Since Google announced earlier this week that it would be shutting down its Reader service this summer, we’ve seen no shortage of other companies step in to try and fill the void. Seriously, we made a list of them.
Today, Zite—the popular news magazine app—has announced that it’s joining the fray. It says that it’s built a viable replacement for Reader that does not utilize Google’s infrastructure, and it’s ready to use today…
Here’s the announcement from Zite’s blog (via MacRumors):
“We at Zite were sad to hear about Google Reader’s impending demise. Google Reader and Zite have always been complementary products: GR providing news from sources you’ve subscribed to manually and Zite giving you news algorithmically-targeted from the whole web.
Since Google Reader is dying, we created a replacement in Zite that doesn’t depend on Google’s infrastructure.”
The team says that it built their Reader replacement in just six hours, and it’s ready for Zite users to start taking advantage of today. To do this, open the Zite app and link your Google Reader account in the Explore tab.
Keep in mind that this isn’t a perfect solution though, there are some limitations:
- The “Google Reader” section will only appear after you’ve restarted the app or added another category (something we’ll fix in the near future)
- Not every RSS feed is currently indexed by us, which is something we’ll be working on.

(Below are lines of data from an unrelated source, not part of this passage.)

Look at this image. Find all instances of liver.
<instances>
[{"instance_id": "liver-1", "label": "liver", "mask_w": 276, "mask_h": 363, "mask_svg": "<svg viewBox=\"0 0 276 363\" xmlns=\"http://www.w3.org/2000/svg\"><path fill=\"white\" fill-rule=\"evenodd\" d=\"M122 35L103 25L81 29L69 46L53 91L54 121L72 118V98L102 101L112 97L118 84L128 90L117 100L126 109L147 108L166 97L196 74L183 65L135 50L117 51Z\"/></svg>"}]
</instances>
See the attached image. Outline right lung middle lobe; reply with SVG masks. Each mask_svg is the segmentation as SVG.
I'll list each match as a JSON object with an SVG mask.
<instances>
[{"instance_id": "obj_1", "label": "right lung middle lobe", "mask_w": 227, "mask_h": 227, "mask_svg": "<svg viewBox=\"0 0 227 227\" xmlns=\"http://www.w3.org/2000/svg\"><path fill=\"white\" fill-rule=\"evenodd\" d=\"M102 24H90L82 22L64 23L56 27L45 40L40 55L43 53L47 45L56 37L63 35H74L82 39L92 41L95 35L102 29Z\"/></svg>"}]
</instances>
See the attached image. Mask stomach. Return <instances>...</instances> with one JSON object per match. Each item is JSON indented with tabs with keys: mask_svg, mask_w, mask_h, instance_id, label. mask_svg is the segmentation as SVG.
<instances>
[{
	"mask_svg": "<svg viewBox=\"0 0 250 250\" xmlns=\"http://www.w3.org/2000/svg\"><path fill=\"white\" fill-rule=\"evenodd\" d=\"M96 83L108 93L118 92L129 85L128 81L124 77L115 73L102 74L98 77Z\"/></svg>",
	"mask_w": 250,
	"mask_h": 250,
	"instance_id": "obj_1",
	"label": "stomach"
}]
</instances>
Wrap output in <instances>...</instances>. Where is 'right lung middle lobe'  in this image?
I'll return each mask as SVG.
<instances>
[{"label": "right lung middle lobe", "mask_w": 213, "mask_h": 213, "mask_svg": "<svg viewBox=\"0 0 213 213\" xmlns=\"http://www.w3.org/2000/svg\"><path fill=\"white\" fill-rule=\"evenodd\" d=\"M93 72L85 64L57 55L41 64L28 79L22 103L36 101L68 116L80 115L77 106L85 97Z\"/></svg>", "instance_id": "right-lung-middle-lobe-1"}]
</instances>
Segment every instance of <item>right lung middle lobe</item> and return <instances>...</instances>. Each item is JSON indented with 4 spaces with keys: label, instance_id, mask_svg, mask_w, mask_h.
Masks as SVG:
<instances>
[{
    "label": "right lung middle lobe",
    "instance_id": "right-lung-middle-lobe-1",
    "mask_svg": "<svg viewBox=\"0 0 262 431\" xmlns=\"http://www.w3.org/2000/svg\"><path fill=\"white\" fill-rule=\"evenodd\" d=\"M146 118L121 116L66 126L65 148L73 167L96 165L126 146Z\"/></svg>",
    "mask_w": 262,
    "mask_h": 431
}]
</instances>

- There’s no way to edit your feeds (something we hope to add an interface for, probably on the Web)
- No folder support (we’re thinking about the best way to implement or eliminate the need for folders)
- No ongoing syncing with Google Reader (you can force a sync by re-linking, though)

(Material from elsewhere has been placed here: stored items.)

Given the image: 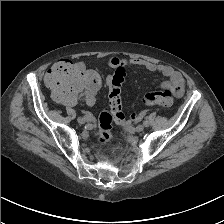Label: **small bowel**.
<instances>
[{
	"instance_id": "obj_1",
	"label": "small bowel",
	"mask_w": 224,
	"mask_h": 224,
	"mask_svg": "<svg viewBox=\"0 0 224 224\" xmlns=\"http://www.w3.org/2000/svg\"><path fill=\"white\" fill-rule=\"evenodd\" d=\"M106 63L113 69L141 66L148 71L160 73L166 78L162 83L163 89L171 91L174 98H179L184 93V79L182 75L169 66L156 64L142 58H124L117 56L108 57ZM110 80L111 78H109V81ZM131 118L135 119L136 116L132 115Z\"/></svg>"
}]
</instances>
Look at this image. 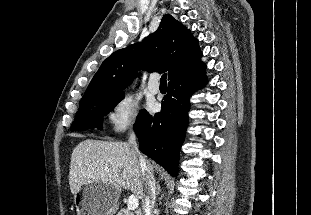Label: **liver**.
<instances>
[{
  "label": "liver",
  "mask_w": 311,
  "mask_h": 215,
  "mask_svg": "<svg viewBox=\"0 0 311 215\" xmlns=\"http://www.w3.org/2000/svg\"><path fill=\"white\" fill-rule=\"evenodd\" d=\"M150 169L152 165L147 162ZM90 181L112 184L121 192L130 190L138 199L144 198L145 177L129 143L86 139L73 150L69 185L73 195Z\"/></svg>",
  "instance_id": "1"
}]
</instances>
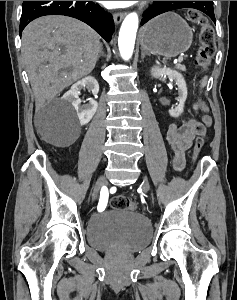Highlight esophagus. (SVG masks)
<instances>
[{
  "instance_id": "34e87169",
  "label": "esophagus",
  "mask_w": 237,
  "mask_h": 300,
  "mask_svg": "<svg viewBox=\"0 0 237 300\" xmlns=\"http://www.w3.org/2000/svg\"><path fill=\"white\" fill-rule=\"evenodd\" d=\"M124 16H125V13H115L113 15V19L116 24H119L122 21V19L124 18Z\"/></svg>"
}]
</instances>
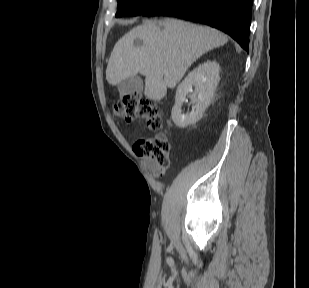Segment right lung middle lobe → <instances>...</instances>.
<instances>
[{"mask_svg":"<svg viewBox=\"0 0 309 288\" xmlns=\"http://www.w3.org/2000/svg\"><path fill=\"white\" fill-rule=\"evenodd\" d=\"M118 11L116 17L137 16L151 9L163 0H117Z\"/></svg>","mask_w":309,"mask_h":288,"instance_id":"obj_1","label":"right lung middle lobe"}]
</instances>
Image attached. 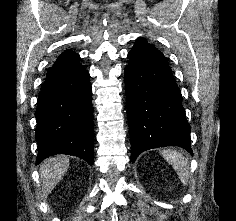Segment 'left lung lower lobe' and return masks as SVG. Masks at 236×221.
<instances>
[{"label":"left lung lower lobe","instance_id":"left-lung-lower-lobe-1","mask_svg":"<svg viewBox=\"0 0 236 221\" xmlns=\"http://www.w3.org/2000/svg\"><path fill=\"white\" fill-rule=\"evenodd\" d=\"M128 58L124 74L132 162L143 151L164 146L192 154L191 127L166 58L143 38L136 40Z\"/></svg>","mask_w":236,"mask_h":221}]
</instances>
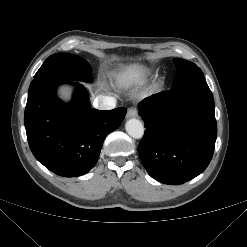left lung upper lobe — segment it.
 Returning <instances> with one entry per match:
<instances>
[{"label":"left lung upper lobe","mask_w":247,"mask_h":247,"mask_svg":"<svg viewBox=\"0 0 247 247\" xmlns=\"http://www.w3.org/2000/svg\"><path fill=\"white\" fill-rule=\"evenodd\" d=\"M178 74L174 80L172 89H185L196 86H208L202 71L194 63L184 59L175 60Z\"/></svg>","instance_id":"5c2ea615"}]
</instances>
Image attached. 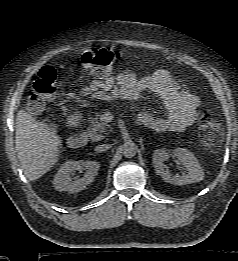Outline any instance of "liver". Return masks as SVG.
Returning <instances> with one entry per match:
<instances>
[{"label": "liver", "mask_w": 238, "mask_h": 261, "mask_svg": "<svg viewBox=\"0 0 238 261\" xmlns=\"http://www.w3.org/2000/svg\"><path fill=\"white\" fill-rule=\"evenodd\" d=\"M61 141L42 122L23 109L16 116L15 148L25 176L39 179L58 161Z\"/></svg>", "instance_id": "liver-1"}]
</instances>
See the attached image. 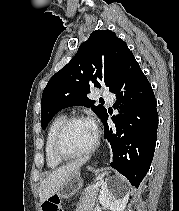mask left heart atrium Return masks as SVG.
Returning <instances> with one entry per match:
<instances>
[{"label": "left heart atrium", "mask_w": 179, "mask_h": 211, "mask_svg": "<svg viewBox=\"0 0 179 211\" xmlns=\"http://www.w3.org/2000/svg\"><path fill=\"white\" fill-rule=\"evenodd\" d=\"M89 123H90L92 129L94 130V132L97 133V124H96V122L93 119H90Z\"/></svg>", "instance_id": "39dd6f15"}]
</instances>
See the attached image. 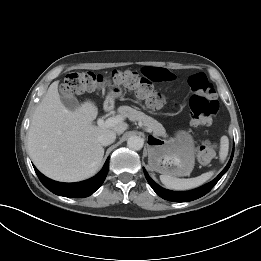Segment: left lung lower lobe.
Returning <instances> with one entry per match:
<instances>
[{
  "instance_id": "left-lung-lower-lobe-1",
  "label": "left lung lower lobe",
  "mask_w": 261,
  "mask_h": 261,
  "mask_svg": "<svg viewBox=\"0 0 261 261\" xmlns=\"http://www.w3.org/2000/svg\"><path fill=\"white\" fill-rule=\"evenodd\" d=\"M234 155V149L231 155V158L227 164V166L223 169V171L211 182H209L206 185H203L197 189L191 190V191H185V192H175V191H170L167 189H164L160 187L158 184H156L147 174L146 170H144L145 177L152 187V189L163 199L169 200V201H174V202H187V201H192L195 199H198L205 194H207L214 186L215 184L220 180V178L226 173V171L229 169L232 159Z\"/></svg>"
}]
</instances>
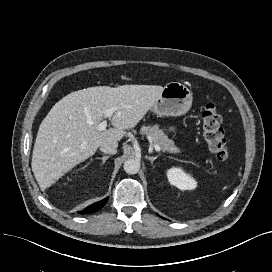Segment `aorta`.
<instances>
[{
	"mask_svg": "<svg viewBox=\"0 0 272 272\" xmlns=\"http://www.w3.org/2000/svg\"><path fill=\"white\" fill-rule=\"evenodd\" d=\"M123 167L127 174H136L140 169V161L138 159H128L124 162Z\"/></svg>",
	"mask_w": 272,
	"mask_h": 272,
	"instance_id": "obj_1",
	"label": "aorta"
}]
</instances>
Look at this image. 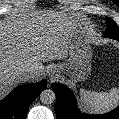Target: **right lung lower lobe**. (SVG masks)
Wrapping results in <instances>:
<instances>
[{"instance_id":"98d812e1","label":"right lung lower lobe","mask_w":119,"mask_h":119,"mask_svg":"<svg viewBox=\"0 0 119 119\" xmlns=\"http://www.w3.org/2000/svg\"><path fill=\"white\" fill-rule=\"evenodd\" d=\"M46 87L47 82L42 80L15 88L0 101V119H25L30 104Z\"/></svg>"}]
</instances>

Not to worry though. Zite says it’s committed to building out its functionality. “We’re excited that we’ve been able to build something so quickly for disgruntled Google Reader users and look forward to adding more features.”
Zite was chosen by Apple as the number one iPad news app of 2011, and it launched on iPhone later that year. It’s a solid app for reading through your RSS news feeds, and may be a good alternative for you to Google Reader.